An acting police chief who assaulted a female journalist in the Moscow suburb of Moskovsky has been fired following media reports about the incident, RIA Novosti reports.
On Monday, Police Colonel General Nikolai Golovkin said an investigation of the incident concluded that the conflict arose after journalist Natalya Seybil made a remark about how Major Aleksei Klimov had parked his car, “and we also established his inappropriate behavior in the form of an assault of Natalya Seybil.”
“Following the assertion all circumstances by the administration of the Moscow Regional Main Department of Internal Affairs, a decision was made to fire the officer in question from internal affairs,” Golovkin explained. “The question is being decided on whether to file criminal charges and transfer materials to the Investigative Committee of the Moscow Regional Main Investigative Department of the Russian Federation to make a lawful decision.” He added that the order to fire Klimov was signed on April 4.
As Seybil told Ekho Moskvy radio on April 3, the attack came after a car pulled up to her building while she was outside walking her dog. The driver – Klimov – attempted to flirt with her and asked for her name, but the journalist brushed him off.
“I said: ‘Excuse me,’ – and kept walking.

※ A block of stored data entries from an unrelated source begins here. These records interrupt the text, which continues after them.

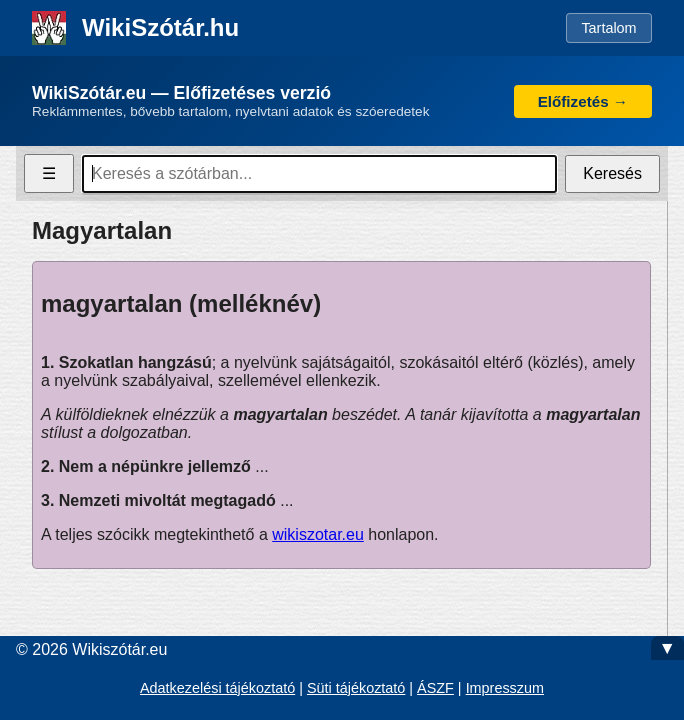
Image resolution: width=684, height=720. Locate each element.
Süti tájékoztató (356, 688)
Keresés (612, 173)
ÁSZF (435, 688)
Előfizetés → (583, 101)
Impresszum (505, 688)
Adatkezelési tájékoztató (217, 688)
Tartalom (608, 28)
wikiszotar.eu (318, 534)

He began asking me again and I said ‘Vasya’ – and kept walking,” said Seybil.
After that, the man jumped out of the car, grabbed her hair and punched her in the face.
“After that, everything was like in a television show – hands on the hood of the car, he bent my arms behind my back, threw my phone to the ground. I called for the police. He threatened me, peppering it all with expletives. My neighbor came out and said: ‘What are you doing, that’s a woman!'”

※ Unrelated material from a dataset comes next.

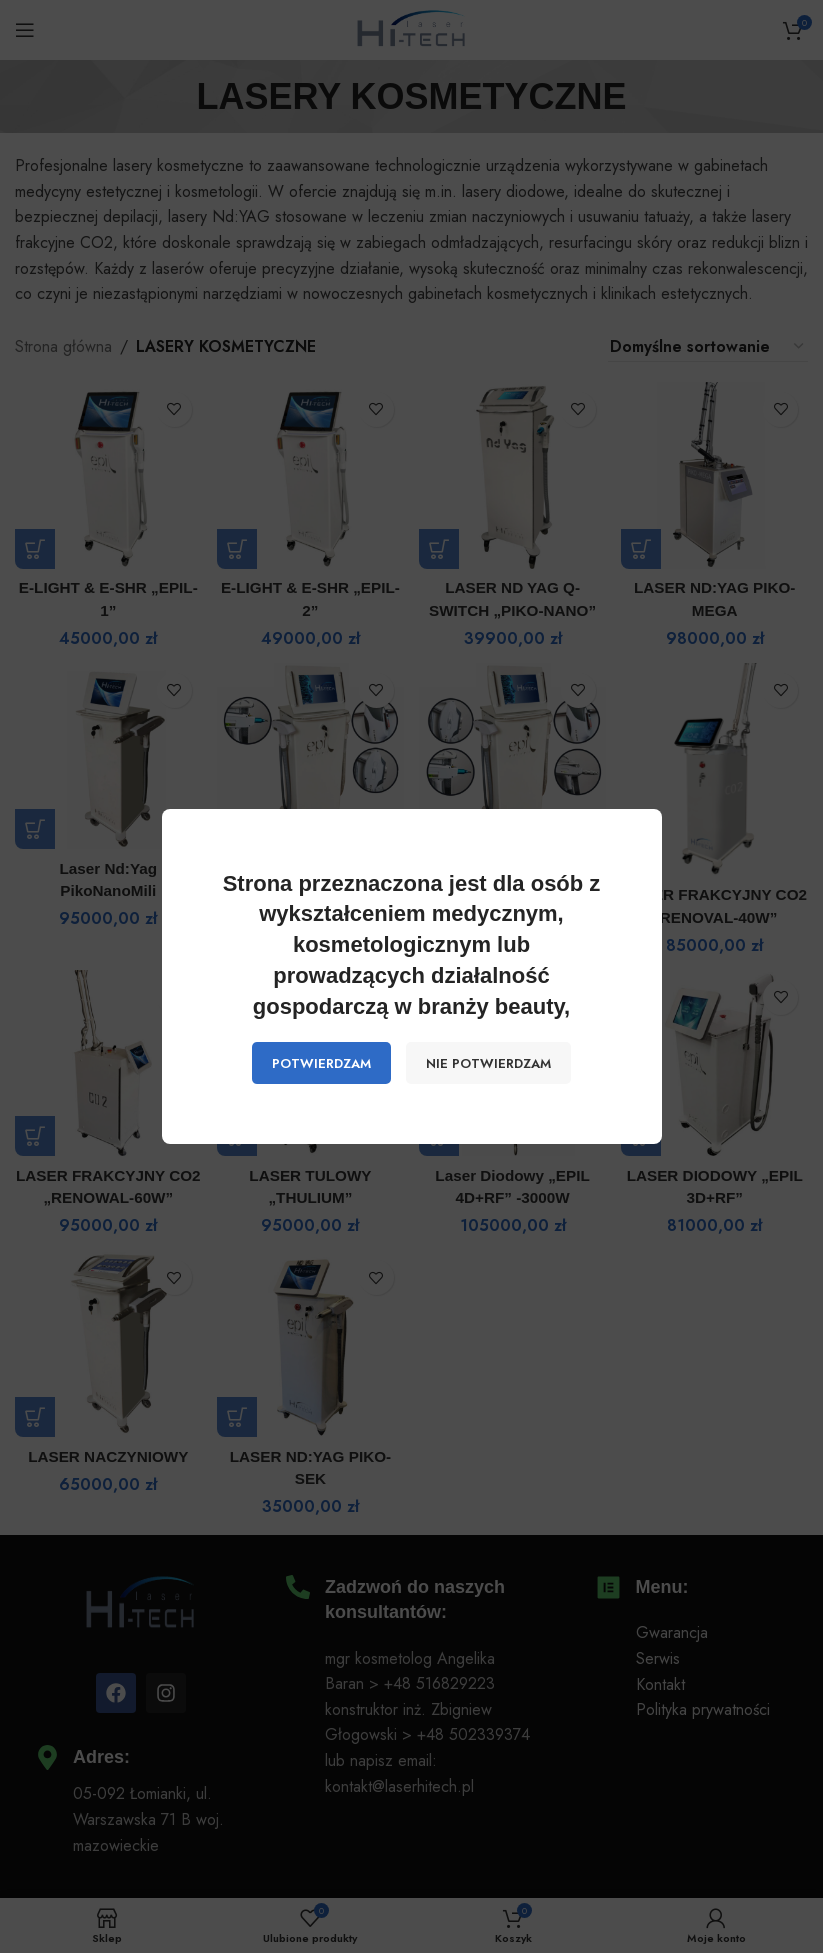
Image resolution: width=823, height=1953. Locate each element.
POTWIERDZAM (321, 1063)
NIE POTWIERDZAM (488, 1063)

At that point, Klimov flaunted his identification as a criminal investigative officer.
According to Seybil, the police officers who arrived on the scene released Klimov, saying that there was nothing they could do: “This is our chief,” they told her.
“I’ve been assaulted – my face has been punched, there are bruises all over my body and I had a hypertensive crisis,” Seybil told reporters.
Colonel Yevgeny Gildeyev, a communications officer with the Moscow regional police department, issued an apology to the journalist. “On behalf of the administration of the Main Department of Internal Affairs, I extend sincere apologies to Natalya Seybil. I hope that nothing like this ever happens again; indeed, only true professionals should be police officers,” he said.
Russia’s federal Investigative Committee says it is looking into the case.
Seybil has worked as the editor-in-chief of the talk show Pust Govoryat (“Let Them Talk”) on Russia’s state-controlled Channel One, as well as for the programs Gordon Quixote and Zakryty Pokaz (“Private Screening”).